Conversation 1: Stupid
It's 6:00 AM and I'm fast asleep. unexpectedly, the phone rings.
Ankur: Hello, is that Dhruv?
Dhruv: Yes it's me.
Ankur: HI. We have a french tuition.
Dhruv: Yes I know, it's at 6 pm.
Ankur: I know. Okay bye.
The reason for waking me up at an unearthly hour and not asking or telling me anything has baffled my faculties.
Conversation 2: Futile
Ankur: I have a 3 megapixel Nikon digital camera.
Dhruv: Good.
Ankur: Which one do you have?
Dhruv: I have a canon.
Ankur: How many megapixels?
Dhruv: 5.6
Ankur: Actually megapixels don't matter. The company does. My camera is better than yours because Nikon is better.
Dhruv: Maybe that's true but megapixels do matter.
Ankur: How is that?
Dhruv: The more megapixels you have the clearer the image is.
Ankur: I know that. I also have a Nikon Coolpix 8700. 8.7 megapixels. It's better than yours.
Dhruv: Maybe so.
Ankur: No, it is alot better.
Dhruv: Okay it is. Happy?
Ankur: NO I"m telling you.
Dhruv: Alright, I believe you.
Ankur: I mean it.
Dhruv: I said I believe you.
Ankur: I'm serious.
Dhruv: Alright!
This horribly useless conversation lasted a good 10 minutes with Ankur insisting that he has a better digi cam than me when I never even made a comparison.
Conversation 3: Stupid and Futile
Ankur: I have a camera with optical zoom. It can zoom into specific parts of the picture. Like if there's a child sitting, the whole picture remains the same but the legs get zoomed, so they appear larger.
Dhruv: That is just not possible.
Ankur: No it is.
Dhruv: Then it's not optical zoom.
Ankur: It's an imported camera. I imported it from Thailand. It cost me 4 lakh rupees.
Dhruv: SO what.
Ankur: It works that way.
Dhruv: It can't. In optical zoom, uou zoom into the image by changing the focal length and stuff. So the whole image gets zoomed.
Ankur: But it's imported.
Dhruv: I want to see a demonstration.
Ankur: Er... Actually it's in Thailand right now.
Dhruv: Why?
Ankur: It's too hot in India. It'll get spoilt, so I keep it in Thailand in my house.
Dhruv: You have a house in Thailand?
Ankur: I have 8 houses in Thailand.
Dhruv: Will you get it over to India so I can see a demonstration.
Ankur: No, I can't, it's too hot in India.
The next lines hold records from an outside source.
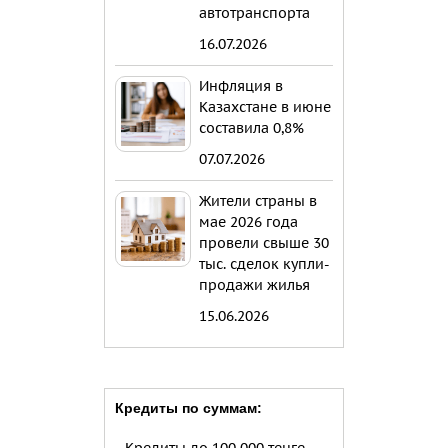
автотранспорта
16.07.2026
Инфляция в
Казахстане в июне
составила 0,8%
07.07.2026
Жители страны в
мае 2026 года
провели свыше 30
тыс. сделок купли-
продажи жилья
15.06.2026
Кредиты по суммам:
Dhruv: Then how will you use it yourself?
Ankur: I go to Thailand every week for the weekend. So, I'll use it there.
The end.
These are three of the most stupid and futile conversations. There are more, and I'll post them later, as part of a series of post under this title.
8 comments:
Who is Ankur Goel?
And he once tried getting into Exun
I thought Exun was a sort of geek junction.
No, Exun is not a geek junction. It's the computer club of DPS RK Puram
Hmm Geek Junction.
Never mind, hilarious post.
Nice post. Keep up the good work :)
Importing means getting something bought from one country to another. if one keeps it where he bought it, is it importing???
Don't think it is, but Ankur Goel does.